Python Data Analysis notes-retrieval, processing and storage of data

Source: Internet
Author: User

Data retrieval, processing and storage 1. Write to a CSV file using NumPy and Pandas

To write to the CSV file, NumPy's Savetxt () function is a function that corresponds to Loadtxt (), and he can save the array in a partition file format such as CSV:

Np.savetxt ('np.csv', a,fmt='%.2f', delimiter=' , ', header='#1, #2, #3, #4")

In the above function call, we specify the name, array, optional format, spacer (the default is a space character) and an optional caption for the file to hold the array.

Use a random array to create the pandas DataFrame, as follows:

DF=PD. DataFrame (a)

Use Pandas's To_csv () method to generate a dataframe for a CSV file

Df.to_csv ('pd.csv', float_format='%.2f', na_rep=' nan! ")

For this method, we need to provide a file name, an optional format string similar to the format parameter of the Savetxt () function of NumPy, and an optional strings representing Nan.
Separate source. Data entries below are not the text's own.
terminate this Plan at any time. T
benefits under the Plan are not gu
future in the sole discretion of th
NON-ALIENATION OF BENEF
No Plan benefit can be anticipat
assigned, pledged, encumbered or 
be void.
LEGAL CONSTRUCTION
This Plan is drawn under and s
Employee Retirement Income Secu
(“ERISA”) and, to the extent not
2.numpy.npy and Pandas DataFrame

In most cases, it is a good idea to save files in CSV format, because most programming languages and applications can handle this format, so it is very convenient to communicate. However, this format has a flaw, that is, its storage efficiency is not very high, because the CSV and other plain text format contains a large number of whitespace characters, and later invented some file formats, such as ZIP, bZIP and gzip, the compression rate has been significantly improved.

Import NumPy asNpimport Pandas asPD fromtempfile Import Namedtemporaryfile fromos.path Import getsizenp.random.seed ( the) A=NP.RANDOM.RANDN (365,4) Tmpf=namedtemporaryfile () np.savetxt (Tmpf,a,delimiter=',') Print ("Size CSV File", GetSize (tmpf.name)) Tmpf=namedtemporaryfile () np.save (tmpf,a) Tmpf.seek (0) Loaded=np.load (Tmpf) print ("Shape", Loaded.shape) print ("Size. npy file", GetSize (tmpf.name)) DF=PD. DataFrame (a) df.to_pickle (tmpf.name) print ("Size Pickled dataframe", GetSize (tmpf.name)) print ("DF from pickle\n", Pd.read_pickle (Tmpf.name))


NumPy provides itself with a dedicated format, called. Girlfriend, which can be used to store numpy arrays. Before further explaining this format, let's build a 365x4d numpy array and populate the individual elements with random values. This array can be seen as a simulation of the daily observations of 4 random variables in a year. Here we use the Python standard namedtemporaryfile to store the data, and these temporary files are then automatically deleted.

The following will save the array in a CSV file and check its size with the following code:

tmpf=namedtemporaryfile () np.savetxt (tmpf,a,delimiter=',') print ( " Size CSV File ", GetSize (tmpf.name))


The following first saves the array in NUMPY.NPY format, then loads the memory and checks the shape of the array and the size of the. npy file, as shown in the following code:

tmpf=namedtemporaryfile () np.save (tmpf,a) tmpf.seek (0) loaded=np.load (tmpf) print (  "shape", Loaded.shape) print ("Size. npy file" , GetSize (tmpf.name))


To simulate the closing and reopening of the temporary file, we called the Seek () function in the code above. The shape of the array and the file size are as follows:

Shape (365,411760


As expected, the size of the. npy file is only about 1/3 of the CSV file. In fact, Python can be used to store arbitrarily complex data structures. You can also serialize the format to store pandas Dataframe or series data structures.

Tips:

In Python, pickle is a format used to store Python objects on disk or other media, This process of formatting is called serialization (pickling). After that, we can reconstruct the Python object from memory, which is called deserialization (unpickling).

First create a dataframe with the previously generated NumPy array, and then use the To_pickle () method to write it to a Pickle object, and then use the Read_pickle () function to retrieve the pickle from the Dataframe object:

df=PD. DataFrame (a) df.to_pickle (tmpf.name) print ("Size pickled DataFrame", GetSize ( Tmpf.name)) Print ("DF from pickle\n", Pd.read_pickle (tmpf.name))


After the Dataframe is serialized, the size is slightly larger than the. npy file.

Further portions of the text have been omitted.